Twitter Sentiment Analysis Using LSTM | by Bruno Caraffa

By Jessie Hobb On Sep 2, 2022

A detailed look at the power of LSTM applied to sentiment analysis

When you get in the driver’s seat of your car, are you able to just turn the engine on and drive away or do you need to think about how will you do it and each step of the process before leaving with the car? For most people, it’s the first option.

That’s also how recurrent neural networks (RNNs) work. You don’t need to think from the scratch about every basic task you will do on your day because we have a little thing called memory, and so do the recurrent neural networks. But how do they learn and store these memories?

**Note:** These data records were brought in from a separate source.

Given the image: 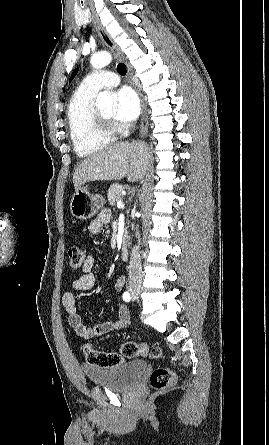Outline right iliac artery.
<instances>
[{
	"label": "right iliac artery",
	"mask_w": 269,
	"mask_h": 445,
	"mask_svg": "<svg viewBox=\"0 0 269 445\" xmlns=\"http://www.w3.org/2000/svg\"><path fill=\"white\" fill-rule=\"evenodd\" d=\"M122 297L125 302H129L131 299L129 292H127V291L123 293Z\"/></svg>",
	"instance_id": "1"
}]
</instances>
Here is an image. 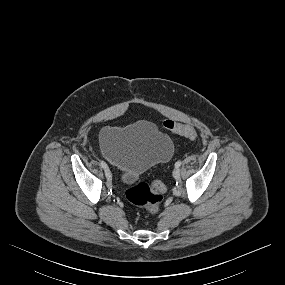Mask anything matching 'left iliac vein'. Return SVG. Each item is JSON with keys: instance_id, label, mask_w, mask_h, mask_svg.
I'll use <instances>...</instances> for the list:
<instances>
[{"instance_id": "4c4485c4", "label": "left iliac vein", "mask_w": 285, "mask_h": 285, "mask_svg": "<svg viewBox=\"0 0 285 285\" xmlns=\"http://www.w3.org/2000/svg\"><path fill=\"white\" fill-rule=\"evenodd\" d=\"M173 177H174L175 179H179V178H180V169H179V168H175V169L173 170Z\"/></svg>"}]
</instances>
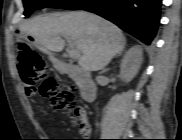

RNNs learn from their own loops, allowing the information to be stored. — RNNs have loops, allowing them to learn from their information. Source: https://colah.github.io/posts/2015-08-Understanding-LSTMs/

In the above diagram, a cell of a neural network receives some type of input Xt and outputs a value Ht. Then, the loop provides the information to the next cell, and so on. Therefore, the RNNs can be thought of as copies of the same network, each passing the information to the next. It’s easier to understand when we look at a complete chain, and it’s the loop shown in the image above unfolded:

The complete chain of the unrolled recurrent neural network. Source: https://colah.github.io/posts/2015-08-Understanding-LSTMs/

RNNs have been applied with success to many kinds of natural language processing projects in the past few years. Those applications include speech recognition, language modeling, translation, and, of course, sentiment analysis that we will explore in this article. None of this would be possible without a special kind of RNN, and that is the LSTM (Long short-term memory). For many purposes, LSTMs work better than traditional recurrent networks, and here we will show how and why. But first, we need to talk about why can’t we just use the normal RNNs and what is the problem with it.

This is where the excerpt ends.